Entendería que haya personas que no me quieran perdonar. Y creo que merezco que me lo digan con desprecio. Aunque reconozco que me gustaría deshacer todos los nudos. Y hasta darle un abrazo a alguien. Sé que hay algunos de “los míos” que lo han hecho. Ya veremos.
Ahora mismo, casi me siento más cerca de aquellos que han acogido con pena y escepticismo el comunicado de ETA que de aquellos otros que lo han recibido con júbilo y celebraciones. Es mucho mejor que ya nadie se dedique a matar a quienes no piensan como él, eso está claro, pero siguen siendo muy tristes las razones que han alentado esa decisión. No sé, tengo la impresión de que algunos aún quieren seguir recogiendo nueces.
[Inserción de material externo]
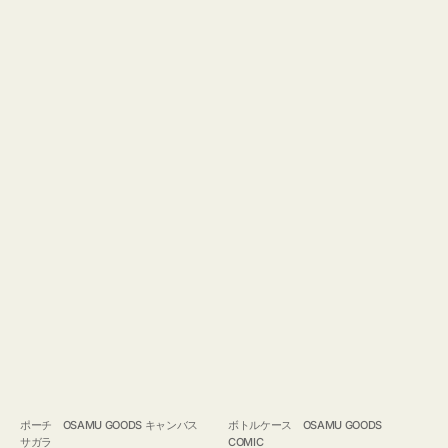
ポーチ OSAMU GOODS キャンバス
ボトルケース OSAMU GOODS
サガラ
COMIC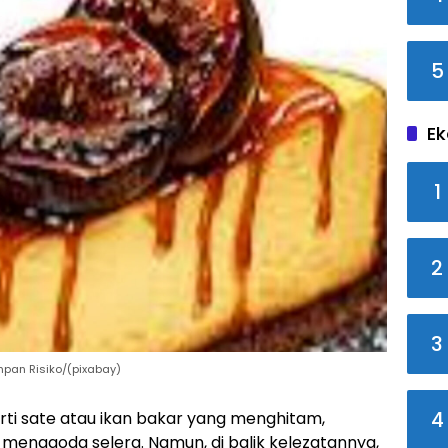
5
Ek
1
2
3
pan Risiko/(pixabay)
4
ti sate atau ikan bakar yang menghitam,
enggoda selera. Namun, di balik kelezatannya,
No pienso que haya que premiar a alguien que ha dejado de matar si además sigue orgulloso de sus crímenes.
La mejor prueba de que esta sociedad a la que tratamos de combatir durante tantos años es mucho mejor que nosotros es que nos va a permitir seguir formando parte de ella, a pesar de todo. Espero estar a la altura.

No soy ingenuo: no creo que muchos de mis excompañeros estén dispuestos a compartir un desahogo como este. Ni siquiera yo mismo soy capaz de escribirlo.